# WHAT NEEDS TO BE DONE
Could you repeat word for word only the lines from the one containing "TEDDY Skihelm" to the last line of the data below?
━━━ EXERCISE DATA ━━━
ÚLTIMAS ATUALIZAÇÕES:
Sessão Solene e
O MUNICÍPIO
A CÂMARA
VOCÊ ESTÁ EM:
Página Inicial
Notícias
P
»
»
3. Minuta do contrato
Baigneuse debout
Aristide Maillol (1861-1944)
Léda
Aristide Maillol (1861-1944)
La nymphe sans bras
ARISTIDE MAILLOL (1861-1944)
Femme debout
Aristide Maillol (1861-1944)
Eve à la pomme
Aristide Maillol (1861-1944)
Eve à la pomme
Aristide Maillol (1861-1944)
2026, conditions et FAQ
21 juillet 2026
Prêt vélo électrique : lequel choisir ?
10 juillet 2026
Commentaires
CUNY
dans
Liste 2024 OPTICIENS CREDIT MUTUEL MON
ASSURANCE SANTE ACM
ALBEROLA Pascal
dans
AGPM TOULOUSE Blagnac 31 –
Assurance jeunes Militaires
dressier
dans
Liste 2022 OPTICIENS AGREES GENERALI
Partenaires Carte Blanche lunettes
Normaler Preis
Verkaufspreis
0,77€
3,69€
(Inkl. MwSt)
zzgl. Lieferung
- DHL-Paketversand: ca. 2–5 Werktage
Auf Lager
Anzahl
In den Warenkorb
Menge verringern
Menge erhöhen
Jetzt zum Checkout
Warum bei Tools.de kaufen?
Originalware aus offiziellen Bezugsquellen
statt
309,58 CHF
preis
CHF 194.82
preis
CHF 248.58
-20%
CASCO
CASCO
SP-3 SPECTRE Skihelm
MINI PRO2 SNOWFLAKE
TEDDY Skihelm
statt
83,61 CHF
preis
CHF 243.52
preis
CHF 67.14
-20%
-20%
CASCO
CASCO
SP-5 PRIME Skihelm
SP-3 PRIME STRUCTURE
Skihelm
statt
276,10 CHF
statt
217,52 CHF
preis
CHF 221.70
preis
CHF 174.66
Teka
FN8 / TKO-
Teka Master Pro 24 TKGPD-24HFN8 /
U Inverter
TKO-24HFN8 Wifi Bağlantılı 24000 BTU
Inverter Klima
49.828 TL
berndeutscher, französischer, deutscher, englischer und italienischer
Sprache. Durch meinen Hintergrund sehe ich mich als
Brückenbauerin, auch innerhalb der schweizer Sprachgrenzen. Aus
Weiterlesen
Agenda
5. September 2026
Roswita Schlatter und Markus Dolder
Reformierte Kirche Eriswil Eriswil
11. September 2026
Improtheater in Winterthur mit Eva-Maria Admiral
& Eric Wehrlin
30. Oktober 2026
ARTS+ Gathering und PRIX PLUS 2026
━━━
# EXERCISE ANSWER
TEDDY Skihelm
statt
83,61 CHF
preis
CHF 243.52
preis
CHF 67.14
-20%
-20%
CASCO
CASCO
SP-5 PRIME Skihelm
SP-3 PRIME STRUCTURE
Skihelm
statt
276,10 CHF
statt
217,52 CHF
preis
CHF 221.70
preis
CHF 174.66
Teka
FN8 / TKO-
Teka Master Pro 24 TKGPD-24HFN8 /
U Inverter
TKO-24HFN8 Wifi Bağlantılı 24000 BTU
Inverter Klima
49.828 TL
berndeutscher, französischer, deutscher, englischer und italienischer
Sprache. Durch meinen Hintergrund sehe ich mich als
Brückenbauerin, auch innerhalb der schweizer Sprachgrenzen. Aus
Weiterlesen
Agenda
5. September 2026
Roswita Schlatter und Markus Dolder
Reformierte Kirche Eriswil Eriswil
11. September 2026
Improtheater in Winterthur mit Eva-Maria Admiral
& Eric Wehrlin
30. Oktober 2026
ARTS+ Gathering und PRIX PLUS 2026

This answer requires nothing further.